The mural depicts time in a cyclical manner with pictures of seasonal indicators in traditional farming, harvesting and the celebrations around those activities.

Stubington has been compiling a list of seasonal indicators that, while they may be similar from one area to another, can occur at different times.

“If a person is in a place for a very long time, they become aware of that,” she says. “Indigenous people around the world know this very well.”

Not only is Stubington studying the concept of seasonal indicators, she has become involved in several other Calendario projects.

She is working with a Grindrod farmer and school children to make a large felt rug with wool harvested from local sheep.

An ethno-ecologist is collecting data on seasonal indicators local people are aware of, and last year, with a list of resident birds provided by naturalist Tom Brighouse, Stubington created a poster based on what birds are in the area at a particular time.

“I live on a farm and see the correlation between the birds we see and what is happening (in terms of season),” she says.

Stubington is also working with an artist in Vernon to create a line of clothing that’s specific to seasonal indicators, including some with sayings that she hopes can become part of local lore.

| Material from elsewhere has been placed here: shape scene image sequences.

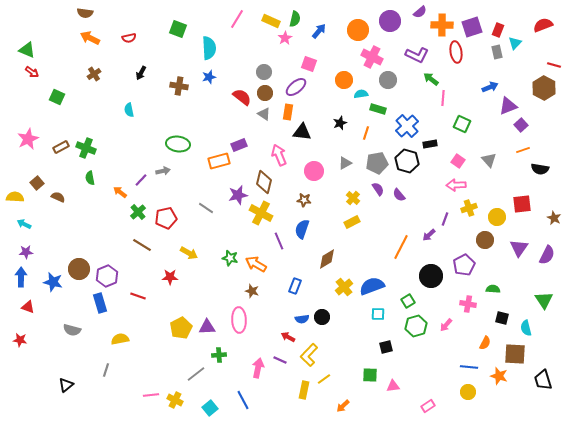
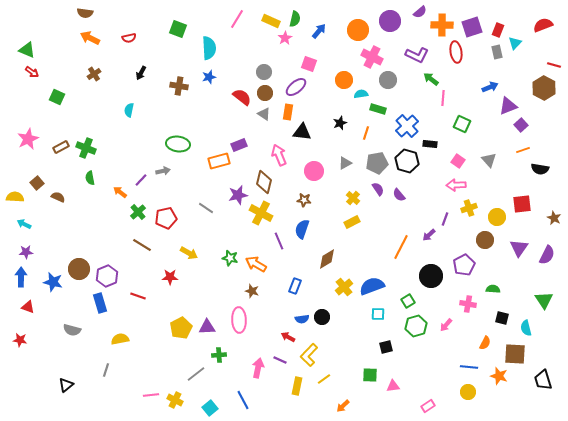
cyan semicircle at (129, 110): rotated 24 degrees clockwise
black rectangle at (430, 144): rotated 16 degrees clockwise
yellow rectangle at (304, 390): moved 7 px left, 4 px up
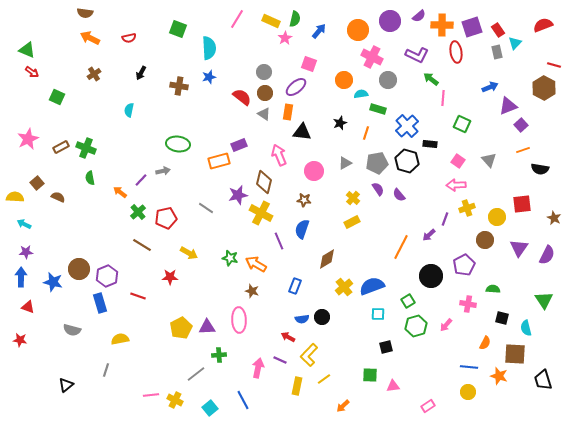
purple semicircle at (420, 12): moved 1 px left, 4 px down
red rectangle at (498, 30): rotated 56 degrees counterclockwise
yellow cross at (469, 208): moved 2 px left
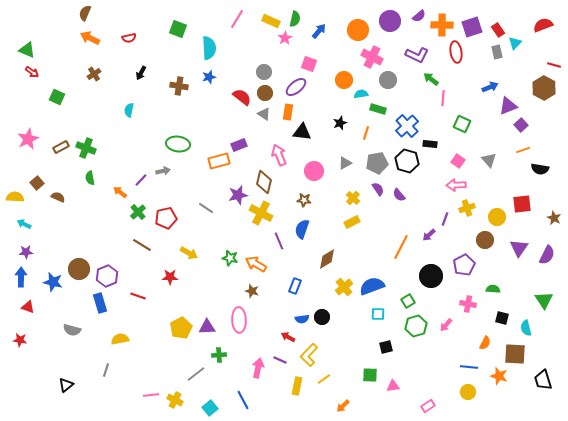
brown semicircle at (85, 13): rotated 105 degrees clockwise
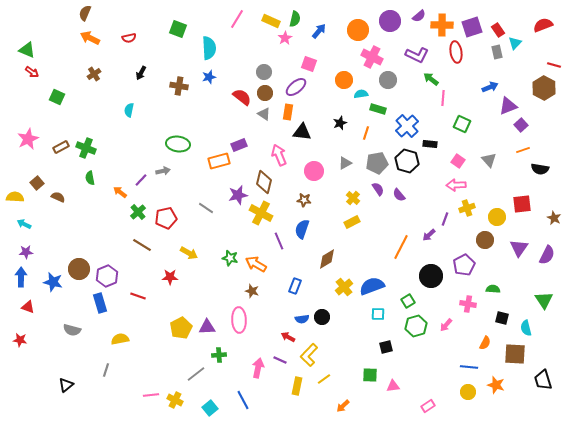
orange star at (499, 376): moved 3 px left, 9 px down
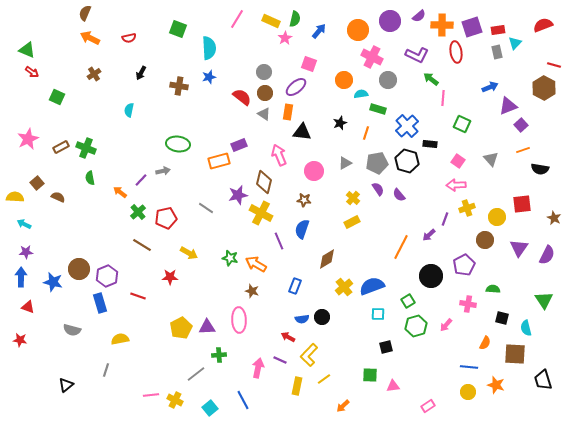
red rectangle at (498, 30): rotated 64 degrees counterclockwise
gray triangle at (489, 160): moved 2 px right, 1 px up
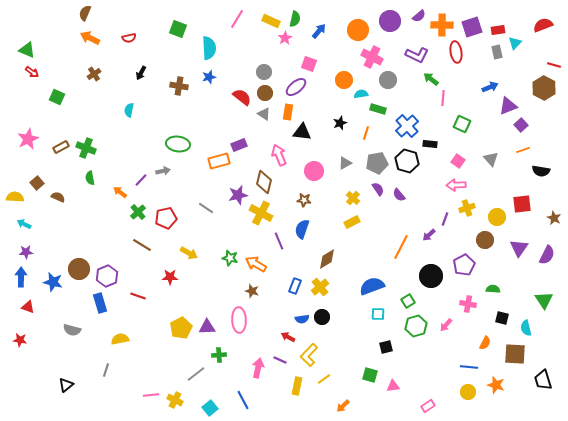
black semicircle at (540, 169): moved 1 px right, 2 px down
yellow cross at (344, 287): moved 24 px left
green square at (370, 375): rotated 14 degrees clockwise
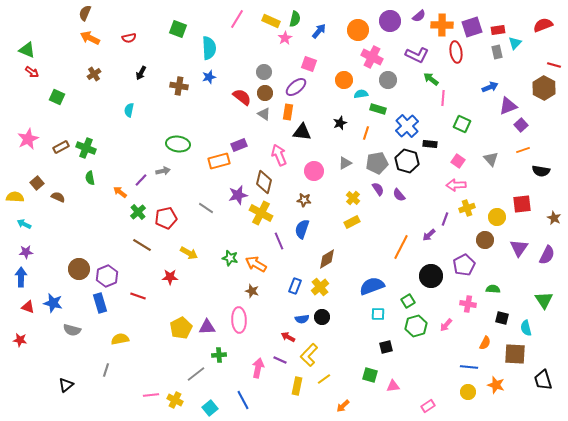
blue star at (53, 282): moved 21 px down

“What I would really like would be some public art that contains this information that people can see and learn and develop a connection to the Earth,” she says. “We’re also interested in the different ways artists might interpret it and we’re hoping to make at least two or three public installations of some kind of local calendar. It’s a kind of a simple idea, but it’s also a big idea and, in some ways it’s like the Farmer’s Almanac.”

Area artists have been invited to share their individual conceptions of this notion at SAGA Public Art Gallery’s annual juried members’ exhibition, “Signs of the Seasons,” which opens with a reception at 7 p.m. Friday, Jan. 25.

Other art projects are on tap at the gallery too.

On Saturday, Jan. 26, the Art Centre’s free Family Saturdays art program celebrates Family Literacy Week with creative book-making stations.

From 11 a.m. to 4 p.m., families are invited to create three different styles of books made from a variety of materials.

Get out those needles because the Odd Socks Knitting Studio resumes from 1 to 3 p.m. Friday, Feb. 1.

Knitters of all levels gather in the gallery lounge Fridays to work on their projects in a companionable atmosphere.

It may seem that spring is still far away, but plans are already in place for spring break art days and it’s time to reserve a spot for children between the ages of nine and 13.

The arts centre will once again offer art on Mondays during the March break, with “Kahlo Monday” on March 18 and “Klimt Monday” on March 25.

Experienced local artists facilitate each session. The cost is $20 per participant per day.